'''

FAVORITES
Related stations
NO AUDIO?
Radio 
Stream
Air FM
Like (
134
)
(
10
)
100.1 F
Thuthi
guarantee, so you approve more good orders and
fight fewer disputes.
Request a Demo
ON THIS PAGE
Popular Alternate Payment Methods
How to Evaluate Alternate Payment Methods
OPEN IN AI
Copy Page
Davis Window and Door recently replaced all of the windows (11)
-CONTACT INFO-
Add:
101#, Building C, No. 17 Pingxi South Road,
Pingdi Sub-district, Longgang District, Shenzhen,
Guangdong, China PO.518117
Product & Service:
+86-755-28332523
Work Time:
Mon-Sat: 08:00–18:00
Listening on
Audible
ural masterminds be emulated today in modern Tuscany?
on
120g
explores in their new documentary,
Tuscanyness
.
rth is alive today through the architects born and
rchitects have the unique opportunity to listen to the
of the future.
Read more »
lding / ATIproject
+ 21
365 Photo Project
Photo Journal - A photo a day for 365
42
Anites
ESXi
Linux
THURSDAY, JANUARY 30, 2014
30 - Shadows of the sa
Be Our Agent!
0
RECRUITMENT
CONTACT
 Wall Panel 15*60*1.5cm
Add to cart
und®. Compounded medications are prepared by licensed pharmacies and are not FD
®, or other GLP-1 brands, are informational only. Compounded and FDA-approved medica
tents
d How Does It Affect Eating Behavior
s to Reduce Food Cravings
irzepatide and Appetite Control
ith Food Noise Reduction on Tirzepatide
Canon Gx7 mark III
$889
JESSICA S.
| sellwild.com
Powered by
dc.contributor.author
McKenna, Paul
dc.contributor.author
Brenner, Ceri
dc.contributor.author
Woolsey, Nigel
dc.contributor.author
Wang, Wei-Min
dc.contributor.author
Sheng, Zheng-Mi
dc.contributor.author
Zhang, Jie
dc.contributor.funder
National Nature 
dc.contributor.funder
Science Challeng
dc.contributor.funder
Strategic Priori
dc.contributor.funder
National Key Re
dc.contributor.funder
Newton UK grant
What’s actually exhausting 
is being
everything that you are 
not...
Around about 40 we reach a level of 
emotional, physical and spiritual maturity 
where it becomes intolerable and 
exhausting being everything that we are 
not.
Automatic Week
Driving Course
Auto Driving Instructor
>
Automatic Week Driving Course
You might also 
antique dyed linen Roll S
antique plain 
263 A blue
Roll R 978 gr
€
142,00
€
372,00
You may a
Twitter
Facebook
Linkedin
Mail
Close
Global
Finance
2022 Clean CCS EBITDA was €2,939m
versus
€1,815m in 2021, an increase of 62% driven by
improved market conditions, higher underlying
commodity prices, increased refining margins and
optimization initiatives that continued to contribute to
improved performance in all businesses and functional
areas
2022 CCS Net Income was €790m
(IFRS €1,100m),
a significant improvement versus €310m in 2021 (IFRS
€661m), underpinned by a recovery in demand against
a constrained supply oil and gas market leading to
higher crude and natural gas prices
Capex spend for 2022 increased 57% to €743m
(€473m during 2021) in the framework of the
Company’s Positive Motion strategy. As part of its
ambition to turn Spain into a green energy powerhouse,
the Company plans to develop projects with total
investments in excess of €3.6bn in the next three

'''

* YOUR INSTRUCTIONS
On how many lines of the material does the word "Company" appear? Reply with the number alone.

* THE ANSWER
2